Estimated solely for the purpose of calculating the amount of the registration fee pursuant to Rule 457(h) and Rule 457(c) promulgated under the Securities Act. The proposed maximum offering price per share and the proposed maximum aggregate offering price are based on the initial public offering price of the common stock of $22.00 per share (the “IPO Price”), as set forth in the Registrant’s Registration Statement on Form S-1 (File No. 333-276523), as amended, that was declared effective on February 7, 2024.

(7)

Represents 239,914 shares of common stock issuable upon the exercise of outstanding stock options granted under the 2024 Plan.

(8)

Estimated solely for the purpose of calculating the amount of the registration fee pursuant to Rule 457(h) promulgated under the Securities Act.

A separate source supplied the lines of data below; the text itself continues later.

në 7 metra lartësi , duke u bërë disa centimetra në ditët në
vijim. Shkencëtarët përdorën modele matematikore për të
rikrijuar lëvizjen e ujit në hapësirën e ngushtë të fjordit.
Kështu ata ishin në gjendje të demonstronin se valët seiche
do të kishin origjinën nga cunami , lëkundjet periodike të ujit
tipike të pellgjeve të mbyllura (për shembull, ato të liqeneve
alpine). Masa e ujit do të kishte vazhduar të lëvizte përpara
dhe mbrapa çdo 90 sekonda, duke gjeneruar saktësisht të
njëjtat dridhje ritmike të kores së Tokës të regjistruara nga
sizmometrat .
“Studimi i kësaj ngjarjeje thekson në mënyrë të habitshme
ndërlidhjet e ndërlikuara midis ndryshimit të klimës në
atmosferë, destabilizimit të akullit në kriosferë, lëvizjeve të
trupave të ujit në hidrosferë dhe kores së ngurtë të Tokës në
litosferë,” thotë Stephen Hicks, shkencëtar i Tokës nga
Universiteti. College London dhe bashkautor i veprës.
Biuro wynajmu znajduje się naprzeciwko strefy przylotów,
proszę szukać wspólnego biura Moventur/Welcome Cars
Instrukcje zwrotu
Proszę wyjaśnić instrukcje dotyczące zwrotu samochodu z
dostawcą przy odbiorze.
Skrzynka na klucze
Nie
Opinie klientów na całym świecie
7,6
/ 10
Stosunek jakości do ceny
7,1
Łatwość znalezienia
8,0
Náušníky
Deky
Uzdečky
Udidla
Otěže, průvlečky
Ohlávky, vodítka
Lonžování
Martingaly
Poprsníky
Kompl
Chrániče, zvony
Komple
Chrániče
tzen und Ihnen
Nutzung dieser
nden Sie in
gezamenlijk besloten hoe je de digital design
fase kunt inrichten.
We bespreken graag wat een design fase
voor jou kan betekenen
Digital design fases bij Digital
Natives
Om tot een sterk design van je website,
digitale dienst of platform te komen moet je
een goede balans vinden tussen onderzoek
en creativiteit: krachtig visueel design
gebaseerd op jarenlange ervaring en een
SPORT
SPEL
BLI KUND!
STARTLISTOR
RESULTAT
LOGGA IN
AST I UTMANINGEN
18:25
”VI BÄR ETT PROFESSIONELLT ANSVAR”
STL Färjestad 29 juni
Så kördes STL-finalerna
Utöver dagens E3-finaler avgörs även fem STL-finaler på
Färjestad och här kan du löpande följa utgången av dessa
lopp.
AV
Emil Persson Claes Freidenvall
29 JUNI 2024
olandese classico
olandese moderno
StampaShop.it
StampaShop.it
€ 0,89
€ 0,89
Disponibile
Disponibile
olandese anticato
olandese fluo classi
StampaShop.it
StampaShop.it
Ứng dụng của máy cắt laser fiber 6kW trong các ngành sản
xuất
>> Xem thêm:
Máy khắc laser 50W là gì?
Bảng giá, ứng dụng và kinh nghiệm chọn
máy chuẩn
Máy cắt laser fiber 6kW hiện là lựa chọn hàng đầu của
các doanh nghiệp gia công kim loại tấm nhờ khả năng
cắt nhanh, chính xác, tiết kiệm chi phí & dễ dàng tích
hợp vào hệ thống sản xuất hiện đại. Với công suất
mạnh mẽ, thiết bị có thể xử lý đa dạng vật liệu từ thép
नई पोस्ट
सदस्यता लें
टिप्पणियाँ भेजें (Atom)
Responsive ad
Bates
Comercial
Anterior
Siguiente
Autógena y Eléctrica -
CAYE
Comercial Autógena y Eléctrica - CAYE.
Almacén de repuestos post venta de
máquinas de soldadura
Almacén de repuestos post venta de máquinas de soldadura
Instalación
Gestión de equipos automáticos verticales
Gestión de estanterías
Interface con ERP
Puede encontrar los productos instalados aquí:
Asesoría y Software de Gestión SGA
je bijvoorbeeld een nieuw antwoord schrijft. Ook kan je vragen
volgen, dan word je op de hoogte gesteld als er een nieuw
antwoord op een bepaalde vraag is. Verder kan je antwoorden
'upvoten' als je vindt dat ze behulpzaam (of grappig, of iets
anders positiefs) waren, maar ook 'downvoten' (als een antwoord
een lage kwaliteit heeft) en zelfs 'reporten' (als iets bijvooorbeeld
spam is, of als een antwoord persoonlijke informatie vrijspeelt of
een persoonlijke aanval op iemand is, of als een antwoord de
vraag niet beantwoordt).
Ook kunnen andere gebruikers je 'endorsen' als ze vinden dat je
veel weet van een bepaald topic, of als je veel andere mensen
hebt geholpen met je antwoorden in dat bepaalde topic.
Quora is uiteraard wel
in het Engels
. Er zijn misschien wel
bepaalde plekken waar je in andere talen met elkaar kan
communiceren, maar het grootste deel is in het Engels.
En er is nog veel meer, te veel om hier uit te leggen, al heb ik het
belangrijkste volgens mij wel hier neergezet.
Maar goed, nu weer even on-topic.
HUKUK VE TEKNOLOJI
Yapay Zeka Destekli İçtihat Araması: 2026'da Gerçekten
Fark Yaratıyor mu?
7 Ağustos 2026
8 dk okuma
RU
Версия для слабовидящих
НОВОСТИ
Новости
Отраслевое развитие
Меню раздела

The proposed maximum offering price per share and the proposed maximum aggregate offering price is the exercise price for stock options outstanding under the 2024 Plan as of the date of this Registration Statement.

(9)

Represents 422,000 shares of common stock reserved for future issuance under the ESPP.

(10)

The number of shares of reserved for issuance under the ESPP will automatically increase on January 1st of each year, starting on January 1, 2025 and continuing through January 1, 2034, equal to the lesser of (a) one percent (1%) of the shares of Registrant’s common stock outstanding on the last day of the immediately preceding year and (b) 422,000 shares (subject to adjustment for stock dividends, stock splits, recapitalizations or similar transactions); provided, however, that the Registrant’s board of directors may act prior to January 1 of a given year to provide that there will be no such increase for such calendar year or the increase for such year will be a lesser number of shares than the amount set forth in clauses (a) and (b) above.

(11)

Estimated solely for the purpose of calculating the registration fee in accordance with Rule 457(h) and Rule 457(c) under the Securities Act. The proposed maximum offering price per share and the proposed maximum aggregate offering price are based upon the IPO Price multiplied by 85%, which reflects the discount to the purchase price applicable to purchases under the ESPP.

(12)

The Registrant does not have any fee offsets.